Setelah seremoni pembukaan selesai, kompetisi resmi dimulai pada Sabtu, 13 Juni 2026, melalui babak penyisihan yang digelar di berbagai lapangan tenis yang tersebar di Kota Malang, antara lain Lapangan Tenis Gajayana, Universitas Negeri Malang, Universitas Muhammadiyah Malang, Pelti, Ambassador, Araya, Jasa Tirta, Permata Jingga, dan Rampal. Babak penyisihan berlangsung hingga Minggu, 14 Juni 2026.
Memasuki Senin, 15 Juni 2026, pertandingan memasuki fase gugur melalui babak perdelapan final yang diperkirakan berlangsung semakin ketat dan kompetitif.
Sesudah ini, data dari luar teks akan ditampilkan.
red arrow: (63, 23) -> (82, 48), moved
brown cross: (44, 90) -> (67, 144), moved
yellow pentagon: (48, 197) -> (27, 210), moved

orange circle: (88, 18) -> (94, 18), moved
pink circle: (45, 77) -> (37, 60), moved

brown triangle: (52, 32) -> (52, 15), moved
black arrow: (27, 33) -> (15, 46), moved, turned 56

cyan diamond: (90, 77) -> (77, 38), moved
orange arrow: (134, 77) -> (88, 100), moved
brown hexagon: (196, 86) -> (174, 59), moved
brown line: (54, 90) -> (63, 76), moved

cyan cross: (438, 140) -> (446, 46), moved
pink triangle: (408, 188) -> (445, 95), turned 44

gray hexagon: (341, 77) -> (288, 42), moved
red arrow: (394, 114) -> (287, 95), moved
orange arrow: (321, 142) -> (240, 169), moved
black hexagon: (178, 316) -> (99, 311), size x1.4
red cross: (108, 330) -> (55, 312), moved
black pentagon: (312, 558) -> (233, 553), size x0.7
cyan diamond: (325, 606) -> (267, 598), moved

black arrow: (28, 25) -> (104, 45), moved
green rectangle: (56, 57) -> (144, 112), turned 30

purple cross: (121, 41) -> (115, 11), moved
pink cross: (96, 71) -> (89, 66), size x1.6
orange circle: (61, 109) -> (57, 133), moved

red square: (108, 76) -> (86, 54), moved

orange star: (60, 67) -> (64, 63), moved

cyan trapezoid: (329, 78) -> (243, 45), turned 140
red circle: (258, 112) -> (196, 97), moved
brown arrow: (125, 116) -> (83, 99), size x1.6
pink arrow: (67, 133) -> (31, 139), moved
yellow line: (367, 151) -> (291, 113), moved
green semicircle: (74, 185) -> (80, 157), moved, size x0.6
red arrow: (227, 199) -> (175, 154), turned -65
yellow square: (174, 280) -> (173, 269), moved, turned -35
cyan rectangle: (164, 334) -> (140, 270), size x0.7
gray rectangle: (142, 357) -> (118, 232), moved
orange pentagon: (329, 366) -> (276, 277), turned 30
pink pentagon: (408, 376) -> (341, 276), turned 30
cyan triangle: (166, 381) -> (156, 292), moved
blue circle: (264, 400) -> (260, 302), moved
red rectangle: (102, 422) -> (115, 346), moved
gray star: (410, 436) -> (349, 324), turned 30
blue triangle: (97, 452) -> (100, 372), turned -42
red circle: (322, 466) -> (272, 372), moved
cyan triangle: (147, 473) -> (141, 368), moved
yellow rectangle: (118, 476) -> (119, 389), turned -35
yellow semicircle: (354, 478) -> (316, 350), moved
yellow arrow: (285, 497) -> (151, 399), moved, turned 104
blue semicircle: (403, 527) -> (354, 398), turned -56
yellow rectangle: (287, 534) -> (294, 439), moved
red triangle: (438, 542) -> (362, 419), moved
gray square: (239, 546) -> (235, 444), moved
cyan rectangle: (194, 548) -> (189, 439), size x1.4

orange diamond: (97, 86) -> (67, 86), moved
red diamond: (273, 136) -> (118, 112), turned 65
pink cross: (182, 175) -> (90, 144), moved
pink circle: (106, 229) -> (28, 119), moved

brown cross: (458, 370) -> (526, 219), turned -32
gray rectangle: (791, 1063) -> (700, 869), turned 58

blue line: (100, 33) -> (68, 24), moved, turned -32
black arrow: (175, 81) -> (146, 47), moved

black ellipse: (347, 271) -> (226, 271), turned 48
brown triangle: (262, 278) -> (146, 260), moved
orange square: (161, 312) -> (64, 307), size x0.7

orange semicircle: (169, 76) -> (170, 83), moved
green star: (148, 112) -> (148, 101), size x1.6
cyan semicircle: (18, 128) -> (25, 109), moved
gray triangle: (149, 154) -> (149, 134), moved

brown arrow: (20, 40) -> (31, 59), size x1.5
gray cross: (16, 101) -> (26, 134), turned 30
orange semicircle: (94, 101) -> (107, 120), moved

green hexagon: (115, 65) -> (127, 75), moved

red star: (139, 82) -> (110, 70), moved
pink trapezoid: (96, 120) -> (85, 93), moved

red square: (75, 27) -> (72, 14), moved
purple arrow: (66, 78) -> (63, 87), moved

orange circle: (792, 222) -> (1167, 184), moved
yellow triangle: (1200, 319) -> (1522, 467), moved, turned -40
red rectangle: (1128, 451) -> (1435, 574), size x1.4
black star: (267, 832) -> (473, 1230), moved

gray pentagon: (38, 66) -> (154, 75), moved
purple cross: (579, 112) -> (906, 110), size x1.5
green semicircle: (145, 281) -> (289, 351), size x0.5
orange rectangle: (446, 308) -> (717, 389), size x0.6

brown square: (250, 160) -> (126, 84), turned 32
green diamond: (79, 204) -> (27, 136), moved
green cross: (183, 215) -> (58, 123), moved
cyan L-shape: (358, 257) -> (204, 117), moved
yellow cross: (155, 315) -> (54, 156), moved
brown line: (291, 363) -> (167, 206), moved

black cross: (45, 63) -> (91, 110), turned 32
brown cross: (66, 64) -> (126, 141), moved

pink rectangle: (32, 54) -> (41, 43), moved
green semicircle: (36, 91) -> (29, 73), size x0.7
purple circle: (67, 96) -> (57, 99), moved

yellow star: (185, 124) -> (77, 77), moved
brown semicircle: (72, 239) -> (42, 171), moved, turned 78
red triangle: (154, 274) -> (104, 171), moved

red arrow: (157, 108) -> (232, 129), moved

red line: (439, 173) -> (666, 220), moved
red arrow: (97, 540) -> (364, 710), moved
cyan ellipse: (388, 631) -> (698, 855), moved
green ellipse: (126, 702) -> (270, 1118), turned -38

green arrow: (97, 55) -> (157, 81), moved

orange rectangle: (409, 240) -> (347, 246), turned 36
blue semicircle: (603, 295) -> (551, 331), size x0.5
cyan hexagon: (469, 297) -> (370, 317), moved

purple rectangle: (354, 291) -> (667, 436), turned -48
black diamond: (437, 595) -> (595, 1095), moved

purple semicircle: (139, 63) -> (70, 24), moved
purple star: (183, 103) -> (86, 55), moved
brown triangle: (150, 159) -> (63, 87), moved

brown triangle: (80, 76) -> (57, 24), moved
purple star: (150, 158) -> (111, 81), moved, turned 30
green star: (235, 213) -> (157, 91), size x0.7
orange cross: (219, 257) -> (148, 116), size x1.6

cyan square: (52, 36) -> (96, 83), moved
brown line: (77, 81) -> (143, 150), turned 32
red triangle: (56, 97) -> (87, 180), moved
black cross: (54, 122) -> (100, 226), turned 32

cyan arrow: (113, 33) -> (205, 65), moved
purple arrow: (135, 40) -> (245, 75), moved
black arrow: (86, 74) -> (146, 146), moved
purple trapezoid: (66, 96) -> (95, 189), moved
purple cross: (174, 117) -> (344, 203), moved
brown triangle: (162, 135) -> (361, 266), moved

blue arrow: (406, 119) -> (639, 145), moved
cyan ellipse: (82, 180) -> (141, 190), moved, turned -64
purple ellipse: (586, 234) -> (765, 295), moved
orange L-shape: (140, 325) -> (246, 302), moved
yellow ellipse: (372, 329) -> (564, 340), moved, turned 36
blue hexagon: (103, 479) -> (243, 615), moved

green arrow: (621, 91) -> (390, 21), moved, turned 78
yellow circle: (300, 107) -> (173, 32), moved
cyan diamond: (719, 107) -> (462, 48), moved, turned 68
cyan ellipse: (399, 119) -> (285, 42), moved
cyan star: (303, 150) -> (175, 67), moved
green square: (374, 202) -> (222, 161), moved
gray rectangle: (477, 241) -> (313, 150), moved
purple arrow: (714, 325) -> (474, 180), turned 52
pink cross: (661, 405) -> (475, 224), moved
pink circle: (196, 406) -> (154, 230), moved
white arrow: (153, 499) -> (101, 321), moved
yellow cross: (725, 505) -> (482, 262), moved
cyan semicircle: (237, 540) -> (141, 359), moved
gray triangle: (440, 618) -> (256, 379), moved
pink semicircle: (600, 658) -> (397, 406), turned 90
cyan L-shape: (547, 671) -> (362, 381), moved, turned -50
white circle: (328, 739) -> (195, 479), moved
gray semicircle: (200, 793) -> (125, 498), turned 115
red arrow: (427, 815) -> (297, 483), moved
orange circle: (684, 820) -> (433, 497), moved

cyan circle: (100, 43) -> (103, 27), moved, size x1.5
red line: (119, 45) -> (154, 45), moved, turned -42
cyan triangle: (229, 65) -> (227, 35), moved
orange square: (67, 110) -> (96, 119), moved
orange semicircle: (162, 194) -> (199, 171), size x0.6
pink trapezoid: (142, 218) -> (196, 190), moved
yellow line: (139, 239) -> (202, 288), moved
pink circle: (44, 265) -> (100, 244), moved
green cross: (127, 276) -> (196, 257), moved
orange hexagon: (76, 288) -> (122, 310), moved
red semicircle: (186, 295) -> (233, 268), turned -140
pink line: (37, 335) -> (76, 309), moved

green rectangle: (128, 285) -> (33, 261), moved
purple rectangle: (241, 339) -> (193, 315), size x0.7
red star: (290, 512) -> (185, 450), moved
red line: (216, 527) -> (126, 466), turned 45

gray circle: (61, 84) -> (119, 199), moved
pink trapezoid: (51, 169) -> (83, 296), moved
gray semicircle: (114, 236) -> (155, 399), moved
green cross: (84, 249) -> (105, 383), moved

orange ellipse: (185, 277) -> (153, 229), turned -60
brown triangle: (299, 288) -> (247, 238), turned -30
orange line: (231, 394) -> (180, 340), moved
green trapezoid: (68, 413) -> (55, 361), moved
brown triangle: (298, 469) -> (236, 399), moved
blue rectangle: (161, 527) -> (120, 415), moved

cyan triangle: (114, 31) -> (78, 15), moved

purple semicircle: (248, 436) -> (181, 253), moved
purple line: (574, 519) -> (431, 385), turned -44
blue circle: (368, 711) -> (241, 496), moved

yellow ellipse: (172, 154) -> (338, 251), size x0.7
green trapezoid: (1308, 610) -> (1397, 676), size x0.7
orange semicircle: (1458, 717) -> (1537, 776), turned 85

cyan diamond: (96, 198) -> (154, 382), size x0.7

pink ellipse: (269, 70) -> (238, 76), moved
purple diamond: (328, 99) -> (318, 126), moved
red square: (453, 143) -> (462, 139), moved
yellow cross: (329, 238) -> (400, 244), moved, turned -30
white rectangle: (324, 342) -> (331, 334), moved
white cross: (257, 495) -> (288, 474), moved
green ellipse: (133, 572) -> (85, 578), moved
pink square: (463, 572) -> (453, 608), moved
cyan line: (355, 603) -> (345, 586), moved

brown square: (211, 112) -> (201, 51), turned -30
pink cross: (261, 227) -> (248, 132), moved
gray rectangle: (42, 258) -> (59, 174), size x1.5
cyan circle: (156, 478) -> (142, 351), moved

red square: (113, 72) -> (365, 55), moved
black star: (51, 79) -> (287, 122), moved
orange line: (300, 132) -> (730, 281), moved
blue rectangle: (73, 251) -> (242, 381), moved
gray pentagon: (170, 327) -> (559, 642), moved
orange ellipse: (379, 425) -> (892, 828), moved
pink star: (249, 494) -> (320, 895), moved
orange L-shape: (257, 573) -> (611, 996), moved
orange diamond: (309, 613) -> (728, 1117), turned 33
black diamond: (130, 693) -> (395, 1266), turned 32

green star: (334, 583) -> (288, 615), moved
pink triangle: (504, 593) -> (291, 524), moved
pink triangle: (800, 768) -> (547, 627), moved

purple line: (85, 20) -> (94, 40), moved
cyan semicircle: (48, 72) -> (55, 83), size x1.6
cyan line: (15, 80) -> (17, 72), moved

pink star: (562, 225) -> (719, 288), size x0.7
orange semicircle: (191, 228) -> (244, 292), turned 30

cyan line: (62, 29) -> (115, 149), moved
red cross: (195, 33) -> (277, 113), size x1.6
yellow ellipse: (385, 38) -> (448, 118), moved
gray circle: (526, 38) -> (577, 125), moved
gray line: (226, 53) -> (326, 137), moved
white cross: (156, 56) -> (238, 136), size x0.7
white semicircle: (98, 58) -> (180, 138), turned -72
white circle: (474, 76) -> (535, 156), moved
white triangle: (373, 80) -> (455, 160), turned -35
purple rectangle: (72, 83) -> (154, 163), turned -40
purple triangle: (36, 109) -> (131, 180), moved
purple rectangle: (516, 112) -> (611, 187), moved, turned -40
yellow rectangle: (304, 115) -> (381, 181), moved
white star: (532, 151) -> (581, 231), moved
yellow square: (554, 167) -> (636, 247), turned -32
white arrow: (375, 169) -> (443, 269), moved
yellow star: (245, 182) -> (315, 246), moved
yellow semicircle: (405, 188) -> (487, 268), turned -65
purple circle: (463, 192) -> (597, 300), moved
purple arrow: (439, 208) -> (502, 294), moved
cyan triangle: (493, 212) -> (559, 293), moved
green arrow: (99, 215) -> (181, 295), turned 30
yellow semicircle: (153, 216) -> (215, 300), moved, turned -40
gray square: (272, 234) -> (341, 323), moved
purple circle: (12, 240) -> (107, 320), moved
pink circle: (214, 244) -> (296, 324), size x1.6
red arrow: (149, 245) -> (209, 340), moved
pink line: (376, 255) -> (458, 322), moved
Hanya tim-tim terbaik yang mampu mempertahankan konsistensi permainan dan melangkah menuju babak berikutnya.
Puncak Kejuaraan Nasional PTWP Mahkamah Agung RI Ke-XX dijadwalkan berlangsung pada Selasa, 16 Juni 2026. Babak semifinal akan dilaksanakan di Lapangan Tenis Ambassador dan Lapangan Tenis Universitas Brawijaya, sedangkan pertandingan final dipusatkan di Lapangan Tenis Ambassador. Setelah seluruh pertandingan selesai, panitia akan menyelenggarakan acara penutupan yang dirangkaikan dengan pengumuman para juara serta penyerahan penghargaan kepada atlet maupun kontingen berprestasi.
Melalui kejuaraan ini, Mahkamah Agung Republik Indonesia tidak hanya menghadirkan ruang kompetisi olahraga, tetapi juga memperkuat nilai-nilai integritas, persatuan, dan sportivitas yang menjadi fondasi penting dalam membangun lembaga peradilan yang profesional, berwibawa, dan dipercaya Masyarakat.(S.H/O.R)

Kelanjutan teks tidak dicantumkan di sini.